Finding the Achilles heel of a malaria parasite

For almost 30 years Mats Wahlgren has conducted research on a parasite called Plasmodium falciparum, which causes severe malaria. One major problem, he explains, is that it develops resistance to drugs. A project involving four research teams is now testing a new approach – attempting to kill the parasite by blocking protein formation in its own cells.

Project Grant 2017

Understanding malaria-parasite survival in the human body for developing antimalarial drugs

Principal investigator:
Mats Wahlgren, professor in parasitology

Karolinska Institutet
Ulf Ribacke

Uppsala University
Suparna Sanyal

Lund University
Johan Flygare

Karolinska Institutet

Grant in SEK:
27.5 million over five years

Malaria is caused by unicellular parasites of the Plasmodium genus, and is common in tropical regions. Every day about half a million people are infected with malaria by mosquito bites. Wahlgren, who is Professor of Parasitology at Karolinska Institutet (KI), elaborates:

“About 15,000 of those people become dangerously ill, which means they may end up in a coma, experience breathing difficulties or suffer from a serious blood shortage, and die.”

Wahlgren and his research team are housed on the ninth floor of the Biomedicum building on the KI campus in Solna, just north of Stockholm. In the lab they are trying to understand the malarial infection process, and are looking for candidate molecules for new drugs.

“The fact that malaria mainly affects poor people spurs me on in my research.”

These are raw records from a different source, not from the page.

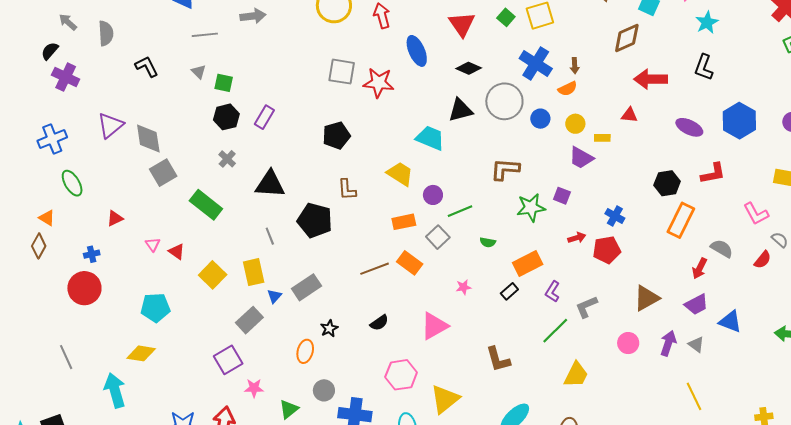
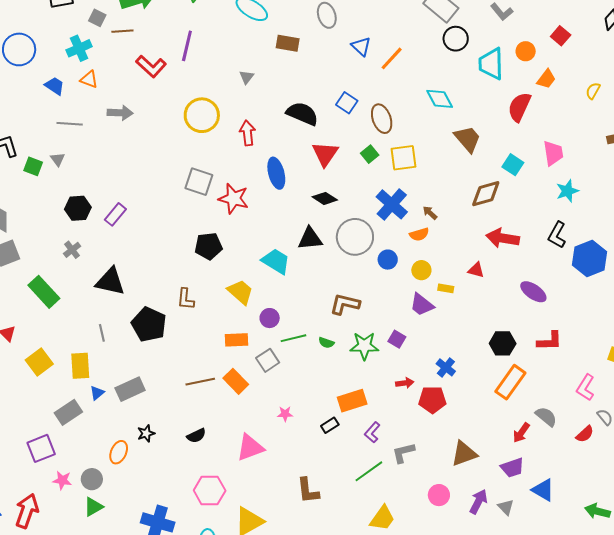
brown arrow: (575, 66) -> (430, 213), turned 126
green square: (224, 83) -> (33, 166), moved
blue hexagon: (739, 121) -> (590, 258), moved
black pentagon: (336, 135) -> (208, 246), moved
pink L-shape: (756, 214) -> (585, 388), turned 52
green semicircle: (488, 242) -> (326, 343), moved
gray circle: (324, 390) -> (92, 479), moved

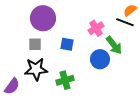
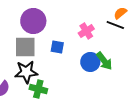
gray square: (35, 44) -> (25, 47), size x1.6
green arrow: (114, 45) -> (104, 61), moved
green cross: (65, 80) -> (38, 89), moved, turned 30

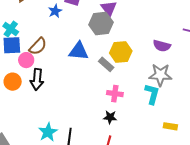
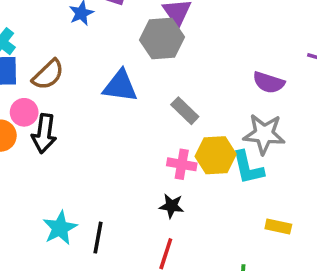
yellow hexagon: (121, 52) -> (216, 155), moved
pink circle: (26, 60) -> (24, 112), moved
gray rectangle: (106, 64) -> (185, 111), moved
cyan L-shape: (152, 94) -> (248, 168), turned 150

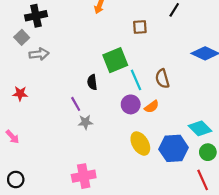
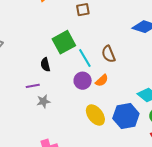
purple line: (76, 104) -> (33, 86), turned -64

Curing malaria is hindered by the parasites’ enormous ability to adapt and develop resistance to the antimalarial drugs currently available. They can survive in the body for long periods – up to two years. Wahlgren explains:

“By the time the immune system has caught up with the parasite and tries to kill it, it has changed the molecules on its surface. This makes it difficult to find variants of the parasite for use as a vaccine, for example.”

Spotlight on severe malaria

The main goal of the research is to understand the most dangerous form of malaria. Wahlgren explains how infection starts with a bite from a female Anopheles mosquito. Before it begins sucking blood, it injects saliva to prevent the blood from coagulating.

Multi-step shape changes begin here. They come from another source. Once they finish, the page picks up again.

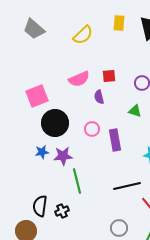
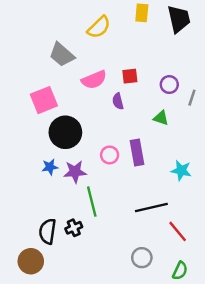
gray trapezoid: (34, 29) -> (62, 55), moved
pink circle: (92, 129) -> (110, 155), moved
black cross: (62, 211) -> (74, 228), moved

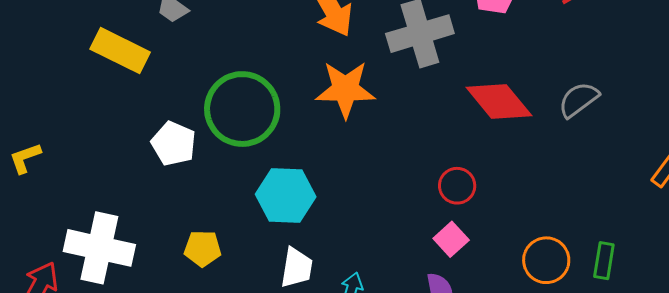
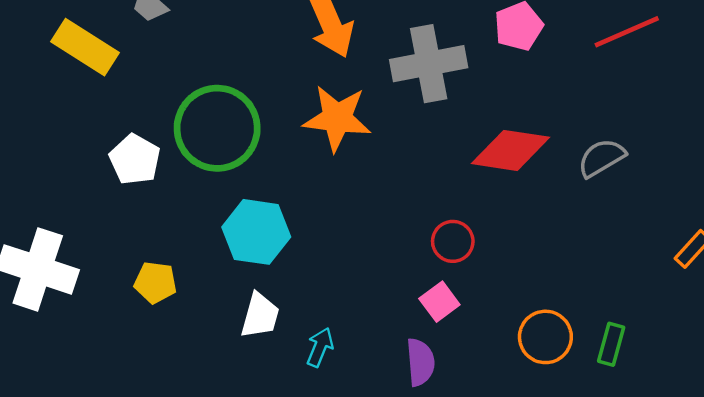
red diamond: (499, 102) -> (511, 150), turned -48

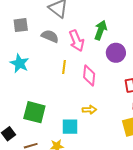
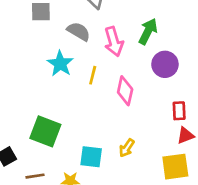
cyan star: (19, 63) -> (60, 64), moved
yellow arrow: (89, 110) -> (127, 148), moved, turned 120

“The parasites are present in the mosquito’s saliva glands. They reach the liver via blood circulation, and grow there for two weeks or so. They then enter the blood, rupturing liver cells and destroying red blood cells.”

In the 1980s Wahlgren discovered one of the mechanisms enabling the most common malaria parasite – Plasmodium falciparum – to cause severe malaria. This happens when red blood cells infected with malaria form clumps, blocking the blood vessels, a phenomenon known as “resetting”. He uses a short film on his computer to show what happens. The blood in the experiment came from a boy who died in Malawi.

“We have been striving for many years to understand and map the molecular processes causing these severe pathological conditions. In collaboration with Modus Therapeutics, a company I started, we have also developed a drug that dissolves the blockages in the blood vessels. It has been tested in Thailand on people with mild malaria, and we want to go on and test it on people suffering from severe forms of the disease,” Wahlgren says, holding up a small vial labeled “Sevuparin”.

With funding from the Knut and Alice Wallenberg Foundation, Wahlgren and his colleague Ulf Ribacke are also pursuing a new promising line of research. It involves the cell biology of P. falciparum; they are looking for the parasite’s Achilles heel. The focal point of the studies is “translation”, i.e. how RNA (ribonucleic acid), in the parasite’s cells forms proteins. The project also includes research teams in Uppsala and Lund.

“We think the reasons the parasite develops resistance are largely to do with translation. We hope to find targets so we can block translation by the parasite, thereby killing it,” Wahlgren explains.

Thanks to the project grant, they have been able to invest in their own sequencing machine. The machine speeds up mapping of the building blocks of RNA, enabling the researchers to identify new targets for study.

Speeding up ribosomes

The parasites used in the research are cultured in the lab using human blood from the blood bank. The next step is to remove the ribosomes – the cells’ “protein factories”– or RNA, and study how proteins are formed by the parasite.

“We then examine how we can block translation using different drug molecules, and check that it does not impair healthy human cells. It’s a time-consuming process, and you need a fundamental understanding to find the right targets for study,” comments Wahlgren.

One important discovery is a protein that speeds up the ribosomes so they translate more. The protein has been found in parasites embedded in the placenta of pregnant women infected with malaria, a key target group for new drugs. Some 50 million pregnancies a year involve women who bear the disease.

There are a number of major challenges facing malaria research. One is the absence of an animal model. New drug molecules cannot be tested on rats or mice because the parasite cannot survive in these animals.

Wahlgren hopes nonetheless that in a few years’ time some candidate drugs will have been developed that are capable of inhibiting protein formation by the parasite.

“But it’s a long road, requiring patience and imagination, since we are doing things that no one has done before. The funding we have received is hugely important. A sizeable long-term grant is needed to carry out a project of this kind.”